_WORK TASK_:
Find the word "khẩu" in the records and copy every line where it occurs.

_RECORDS FOR THIS EXERCISE_:

- - - - - - -

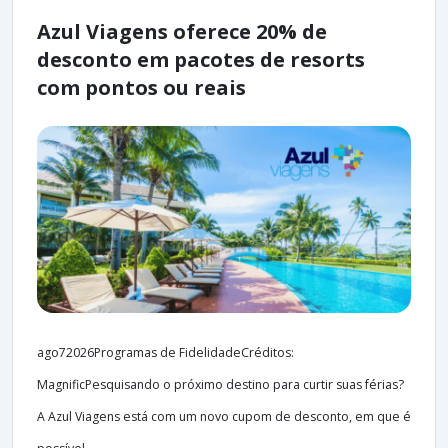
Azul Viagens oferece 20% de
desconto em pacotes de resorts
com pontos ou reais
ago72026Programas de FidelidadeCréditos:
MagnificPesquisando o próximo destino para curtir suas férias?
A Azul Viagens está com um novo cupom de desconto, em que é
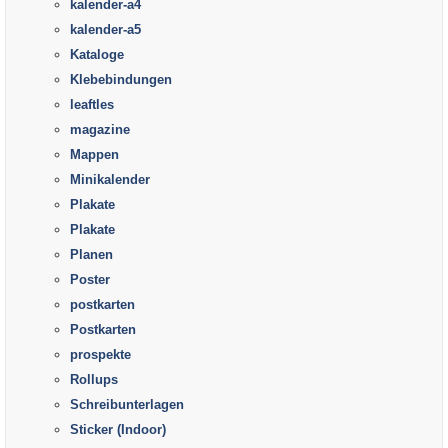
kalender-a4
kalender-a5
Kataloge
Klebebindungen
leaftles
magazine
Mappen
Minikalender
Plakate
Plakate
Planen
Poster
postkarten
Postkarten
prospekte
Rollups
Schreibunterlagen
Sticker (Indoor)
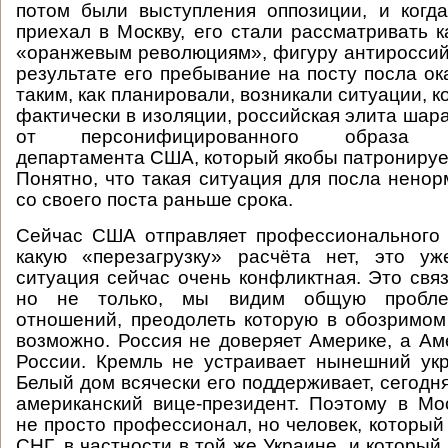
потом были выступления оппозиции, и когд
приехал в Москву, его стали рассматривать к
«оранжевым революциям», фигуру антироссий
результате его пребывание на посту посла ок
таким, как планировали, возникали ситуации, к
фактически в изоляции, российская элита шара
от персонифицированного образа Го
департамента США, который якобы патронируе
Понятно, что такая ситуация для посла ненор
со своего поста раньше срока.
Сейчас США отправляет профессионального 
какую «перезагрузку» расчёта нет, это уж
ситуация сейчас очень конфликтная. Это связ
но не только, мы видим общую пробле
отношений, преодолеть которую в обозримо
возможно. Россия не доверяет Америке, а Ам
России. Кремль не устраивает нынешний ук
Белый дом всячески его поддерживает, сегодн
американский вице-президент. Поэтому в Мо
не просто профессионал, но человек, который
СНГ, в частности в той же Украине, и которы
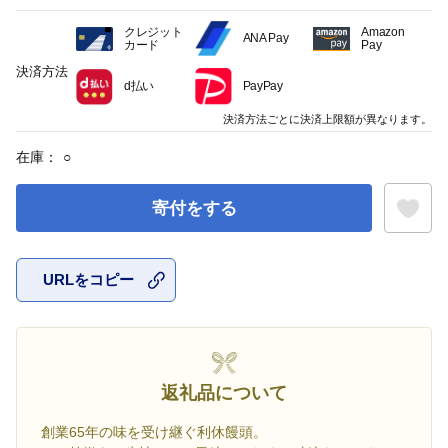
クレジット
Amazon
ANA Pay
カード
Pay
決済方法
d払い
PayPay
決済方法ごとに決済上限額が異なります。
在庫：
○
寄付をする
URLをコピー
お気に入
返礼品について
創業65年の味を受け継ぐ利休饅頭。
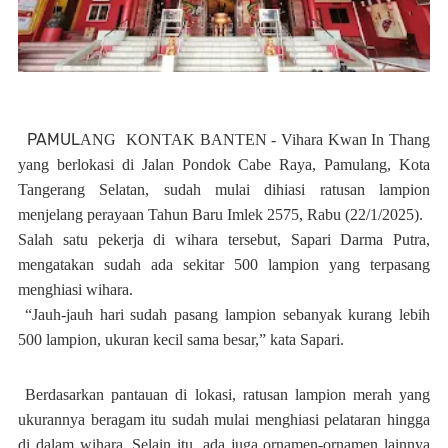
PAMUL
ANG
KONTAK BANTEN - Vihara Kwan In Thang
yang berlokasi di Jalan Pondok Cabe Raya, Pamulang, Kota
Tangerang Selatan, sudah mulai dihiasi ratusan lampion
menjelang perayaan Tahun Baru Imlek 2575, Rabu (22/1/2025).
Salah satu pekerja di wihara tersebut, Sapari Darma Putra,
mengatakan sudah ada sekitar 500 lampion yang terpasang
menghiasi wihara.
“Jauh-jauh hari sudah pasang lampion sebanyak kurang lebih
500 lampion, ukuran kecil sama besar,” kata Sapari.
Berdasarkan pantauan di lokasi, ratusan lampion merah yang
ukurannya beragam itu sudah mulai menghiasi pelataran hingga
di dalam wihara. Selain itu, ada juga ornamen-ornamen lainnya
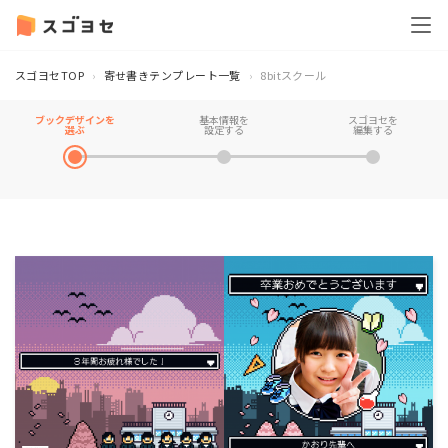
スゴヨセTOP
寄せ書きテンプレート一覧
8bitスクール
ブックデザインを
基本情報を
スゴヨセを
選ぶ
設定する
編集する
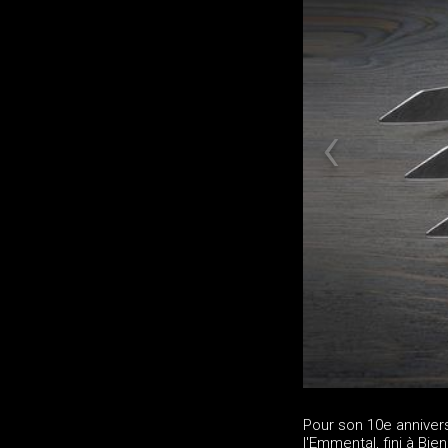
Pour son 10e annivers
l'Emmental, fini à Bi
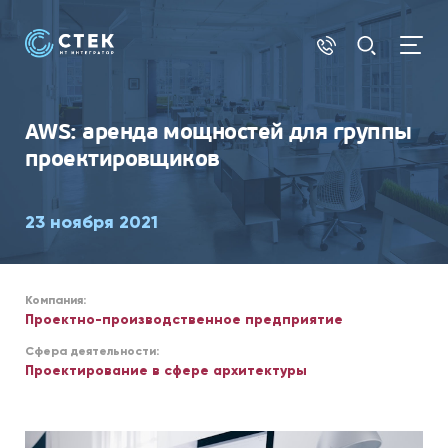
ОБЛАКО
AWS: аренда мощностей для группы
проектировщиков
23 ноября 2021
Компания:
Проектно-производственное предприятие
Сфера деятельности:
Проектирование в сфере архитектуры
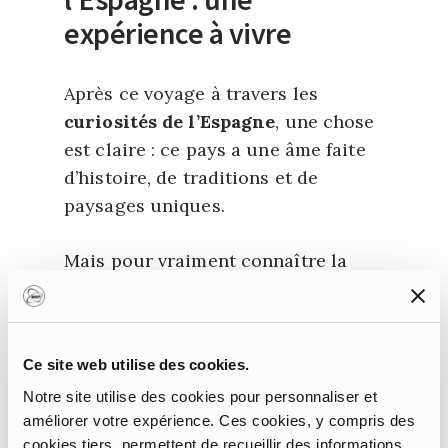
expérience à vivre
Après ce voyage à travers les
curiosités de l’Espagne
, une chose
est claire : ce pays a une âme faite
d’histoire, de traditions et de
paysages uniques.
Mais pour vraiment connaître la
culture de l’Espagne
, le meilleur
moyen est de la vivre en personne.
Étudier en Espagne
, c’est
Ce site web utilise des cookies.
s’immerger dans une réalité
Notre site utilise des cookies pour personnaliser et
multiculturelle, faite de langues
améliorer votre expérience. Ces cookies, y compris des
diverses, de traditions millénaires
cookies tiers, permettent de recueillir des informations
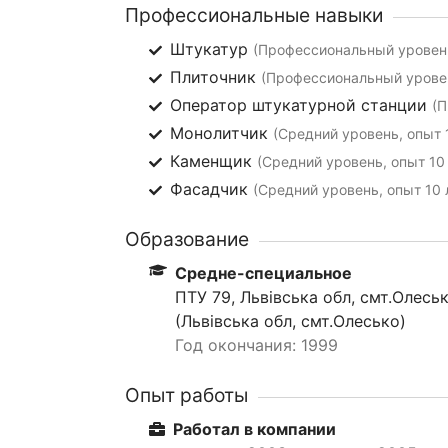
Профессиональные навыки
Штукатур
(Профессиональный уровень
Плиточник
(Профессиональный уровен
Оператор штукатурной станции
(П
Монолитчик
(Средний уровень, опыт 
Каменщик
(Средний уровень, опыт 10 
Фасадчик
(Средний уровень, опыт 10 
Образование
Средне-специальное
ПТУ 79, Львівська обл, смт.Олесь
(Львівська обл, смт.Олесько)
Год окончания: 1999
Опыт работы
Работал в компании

- - - - - - -

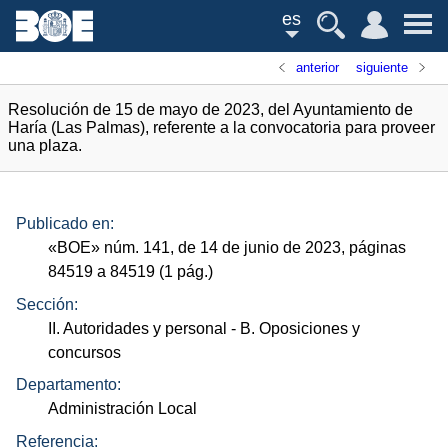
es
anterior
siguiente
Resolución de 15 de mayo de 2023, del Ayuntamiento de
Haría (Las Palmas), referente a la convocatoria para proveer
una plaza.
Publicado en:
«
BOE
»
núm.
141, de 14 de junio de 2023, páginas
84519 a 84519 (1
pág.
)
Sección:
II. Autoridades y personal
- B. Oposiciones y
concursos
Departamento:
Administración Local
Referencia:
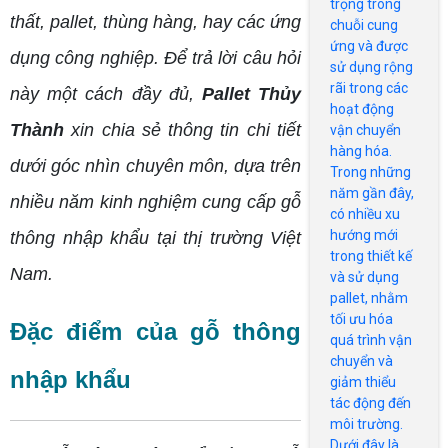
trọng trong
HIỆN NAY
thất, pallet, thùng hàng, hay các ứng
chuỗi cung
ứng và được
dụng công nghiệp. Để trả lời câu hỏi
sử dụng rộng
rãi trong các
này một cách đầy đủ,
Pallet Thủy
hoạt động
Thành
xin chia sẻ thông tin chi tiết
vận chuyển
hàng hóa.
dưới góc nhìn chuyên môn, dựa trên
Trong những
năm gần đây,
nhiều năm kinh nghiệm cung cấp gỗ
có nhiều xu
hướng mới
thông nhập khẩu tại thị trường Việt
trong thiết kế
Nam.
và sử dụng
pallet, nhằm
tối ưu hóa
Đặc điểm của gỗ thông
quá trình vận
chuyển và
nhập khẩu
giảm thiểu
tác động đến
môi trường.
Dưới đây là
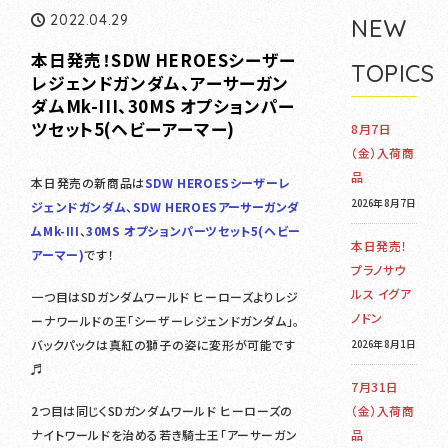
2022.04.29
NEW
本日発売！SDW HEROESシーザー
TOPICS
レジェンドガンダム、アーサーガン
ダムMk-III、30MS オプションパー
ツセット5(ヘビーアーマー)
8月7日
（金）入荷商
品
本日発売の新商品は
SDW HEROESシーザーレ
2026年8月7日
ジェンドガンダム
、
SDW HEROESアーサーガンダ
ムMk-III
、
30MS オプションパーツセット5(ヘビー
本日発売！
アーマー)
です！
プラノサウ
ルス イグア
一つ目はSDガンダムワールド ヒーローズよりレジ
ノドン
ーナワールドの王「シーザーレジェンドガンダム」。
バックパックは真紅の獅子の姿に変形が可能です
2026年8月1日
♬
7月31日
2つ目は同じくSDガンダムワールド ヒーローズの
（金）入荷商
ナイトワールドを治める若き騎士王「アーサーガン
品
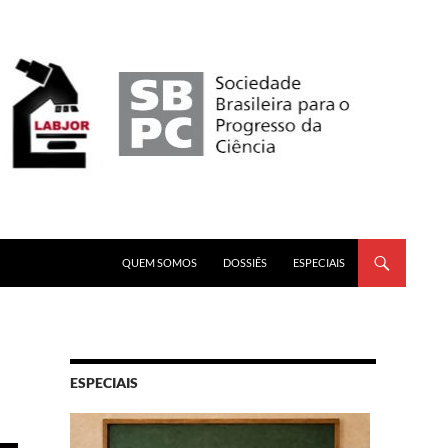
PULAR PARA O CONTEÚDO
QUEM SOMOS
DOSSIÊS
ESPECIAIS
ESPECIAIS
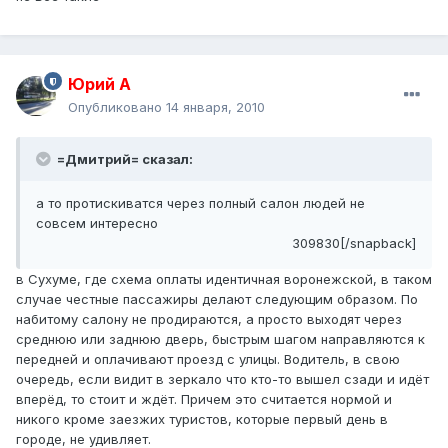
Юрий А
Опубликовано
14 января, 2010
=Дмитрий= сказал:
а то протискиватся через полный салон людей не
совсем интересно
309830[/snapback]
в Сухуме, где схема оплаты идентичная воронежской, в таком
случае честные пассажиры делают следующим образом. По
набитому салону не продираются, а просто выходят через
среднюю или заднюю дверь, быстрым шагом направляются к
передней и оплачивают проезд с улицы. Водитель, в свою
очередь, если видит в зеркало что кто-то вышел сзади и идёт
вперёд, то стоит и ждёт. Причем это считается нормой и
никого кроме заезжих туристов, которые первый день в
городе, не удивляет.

- - - - - - -

_WRITTEN SOLUTION_:
thông nhập khẩu tại thị trường Việt
nhập khẩu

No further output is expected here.